Reflü hastalığının oluşum nedenlerini açıklayan Kayahan, “GÖRH ‘ı mide içeriğinin yemek borusuna geri kaçmasıdır. Reflü, asitli mide içeriğinin yemek borusuna gelmesi ve uzun süre temas etmesiyle yemek borusunun asitten kendini koruma özelliğinin yok olmasından kaynaklanır. Mide asidik içeriğinin yemek borusuyla uzun süreli temas etmesiyle bu bölgede hasara yol açıyor ve yanma hissine yol açıyor. Yemek borusunun arkasında oluşan yanmanın yanı sıra ağza gıdaların ve mide suyunun gelmesi kişiyi oldukça rahatsız ediyor” dedi.
Reflü hastalığının tedavi edilmemesi halinde ciddi sorunların ortaya çıkabileceğini belirten Kayahan, “Reflü mutlaka teşhis ve tedavi edilmesi gereken bir hastalıktır. Aksi halde ciddi sorunlar ortaya çıkabilir. Günümüzde endoskopi ve diğer testlerin yaygınlaşması ile kolayca teşhis edilebilen bir hastalıktır. Reflü şikayetleri olan hastalarda ilaç tedavisi çok önemli bir yer tutmaktadır.
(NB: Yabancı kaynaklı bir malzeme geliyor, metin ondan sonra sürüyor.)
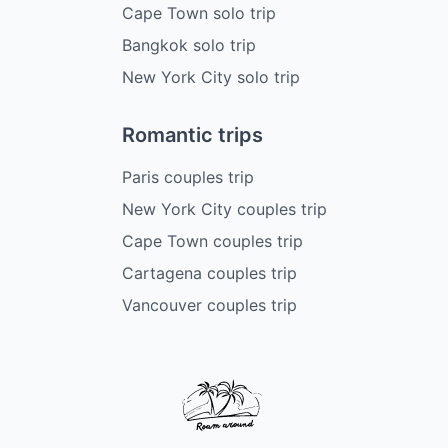
Cape Town solo trip
Bangkok solo trip
New York City solo trip
Romantic trips
Paris couples trip
New York City couples trip
Cape Town couples trip
Cartagena couples trip
Vancouver couples trip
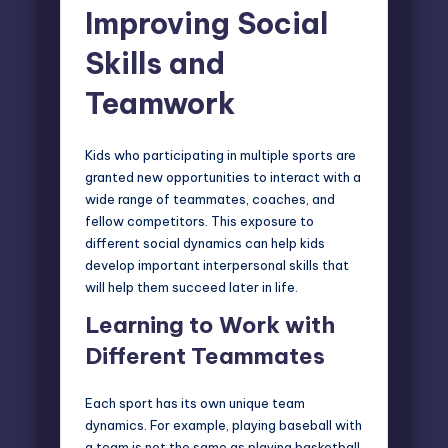
Improving Social
Skills and
Teamwork
Kids who participating in multiple sports are
granted new opportunities to interact with a
wide range of teammates, coaches, and
fellow competitors. This exposure to
different social dynamics can help kids
develop important interpersonal skills that
will help them succeed later in life.
Learning to Work with
Different Teammates
Each sport has its own unique
team
dynamics
. For example, playing baseball with
a team is not the same as playing basketball,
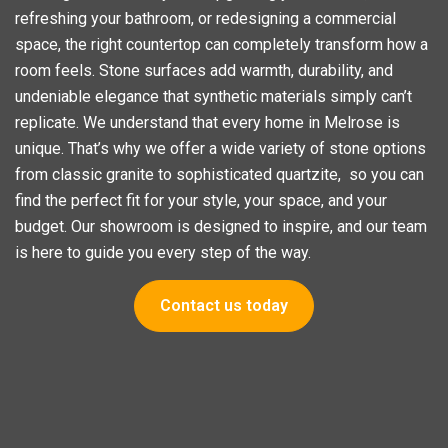
refreshing your bathroom, or redesigning a commercial
space, the right countertop can completely transform how a
room feels. Stone surfaces add warmth, durability, and
undeniable elegance that synthetic materials simply can’t
replicate. We understand that every home in Melrose is
unique. That’s why we offer a wide variety of stone options
from classic granite to sophisticated quartzite, so you can
find the perfect fit for your style, your space, and your
budget. Our showroom is designed to inspire, and our team
is here to guide you every step of the way.
Contact us today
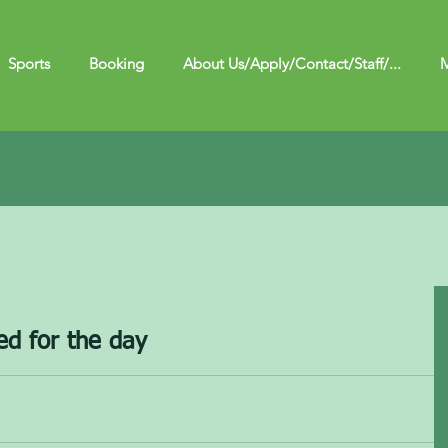
Sports
Booking
About Us/Apply/Contact/Staff/...
M
ed for the day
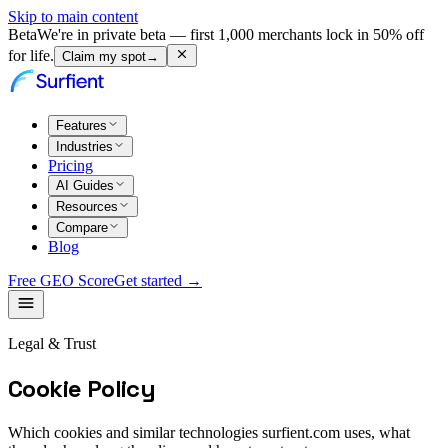
Skip to main content
Beta
We're in private beta — first 1,000 merchants lock in 50% off
for life.
Claim my spot
→
Features
Industries
Pricing
AI Guides
Resources
Compare
Blog
Free GEO Score
Get started →
Legal & Trust
Cookie Policy
Which cookies and similar technologies surfient.com uses, what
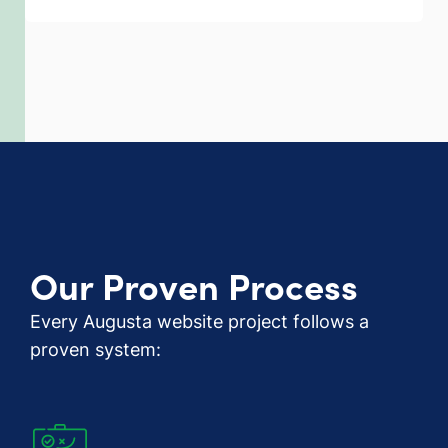
Our Proven Process
Every Augusta website project follows a
proven system:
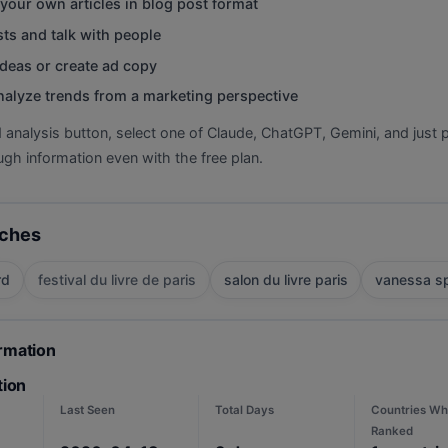
your own articles in blog post format
ts and talk with people
deas or create ad copy
nalyze trends from a marketing perspective
d analysis button, select one of Claude, ChatGPT, Gemini, and just p
gh information even with the free plan.
rches
rd
festival du livre de paris
salon du livre paris
vanessa sp
ormation
tion
Last Seen
Total Days
Countries Wh
Ranked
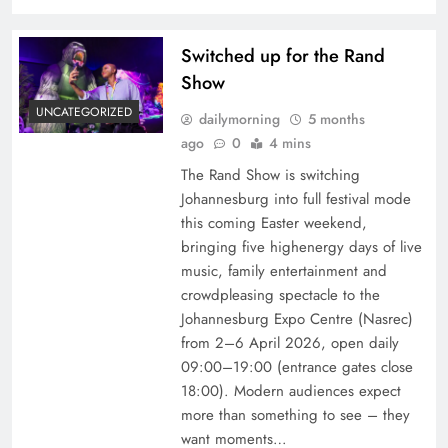
Switched up for the Rand
Show
UNCATEGORIZED
dailymorning
5 months
ago
0
4 mins
The Rand Show is switching
Johannesburg into full festival mode
this coming Easter weekend,
bringing five highenergy days of live
music, family entertainment and
crowdpleasing spectacle to the
Johannesburg Expo Centre (Nasrec)
from 2–6 April 2026, open daily
09:00–19:00 (entrance gates close
18:00). Modern audiences expect
more than something to see – they
want moments…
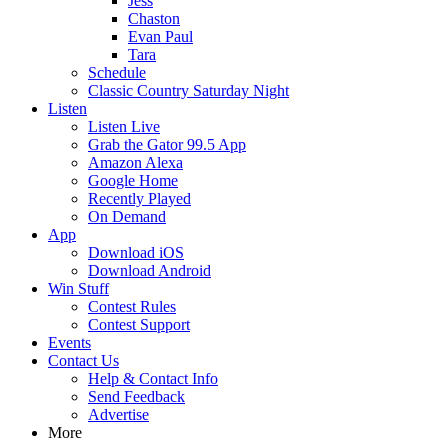
Jess
Chaston
Evan Paul
Tara
Schedule
Classic Country Saturday Night
Listen
Listen Live
Grab the Gator 99.5 App
Amazon Alexa
Google Home
Recently Played
On Demand
App
Download iOS
Download Android
Win Stuff
Contest Rules
Contest Support
Events
Contact Us
Help & Contact Info
Send Feedback
Advertise
More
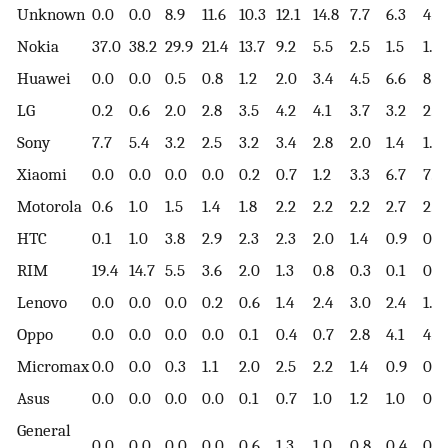
Unknown
0.0
0.0
8.9
11.6
10.3
12.1
14.8
7.7
6.3
4.3
Nokia
37.0
38.2
29.9
21.4
13.7
9.2
5.5
2.5
1.5
1.1
Huawei
0.0
0.0
0.5
0.8
1.2
2.0
3.4
4.5
6.6
8.8
LG
0.2
0.6
2.0
2.8
3.5
4.2
4.1
3.7
3.2
2.7
Sony
7.7
5.4
3.2
2.5
3.2
3.4
2.8
2.0
1.4
1.0
Xiaomi
0.0
0.0
0.0
0.0
0.2
0.7
1.2
3.3
6.7
7.8
Motorola
0.6
1.0
1.5
1.4
1.8
2.2
2.2
2.2
2.7
2.7
HTC
0.1
1.0
3.8
2.9
2.3
2.3
2.0
1.4
0.9
0.6
RIM
19.4
14.7
5.5
3.6
2.0
1.3
0.8
0.3
0.1
0.0
Lenovo
0.0
0.0
0.0
0.2
0.6
1.4
2.4
3.0
2.4
1.4
Oppo
0.0
0.0
0.0
0.0
0.1
0.4
0.7
2.8
4.1
4.5
Micromax
0.0
0.0
0.3
1.1
2.0
2.5
2.2
1.4
0.9
0.4
Asus
0.0
0.0
0.0
0.0
0.1
0.7
1.0
1.2
1.0
0.8
General
0.0
0.0
0.0
0.0
0.6
1.3
1.0
0.8
0.4
0.4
Asit baskılayıcı ilaçlar, prokinetik ilaç tedavisi antiasit ilaçlar HP tespit edilen olgularda 10-14 günlük antibiyotik tedavileri 80-85 oranında rahatlama sağlayabilmektedir” şeklinde konuştu.
Mide kanserlerinde riski arttıran faktöre de değinen İç Hastalıkları Uzmanı Dr. Meral Kayahan, “Mide kanserinin görülmesinde beslenme alışkanlıkları önemli bir yer tutmaktadır. Ülkemizde mangal eti önemli bir yer tuttuğundan etin tuzlanması ve pişerken yanması kansere yol açabilir. Nitrit ve nitrit tuzları midede kanserojen etkiye yol açabilir. Gastrit ya da ülsere yol açan helicobacter pylori bakterisi kansere neden olabilmektedir. Bu bakterilerin tedavisi kanser riskini azaltır. Ayrıca kalıtsal faktörler, sigara ve alkol tüketimi de önemli rol oynamaktadır.” dedi.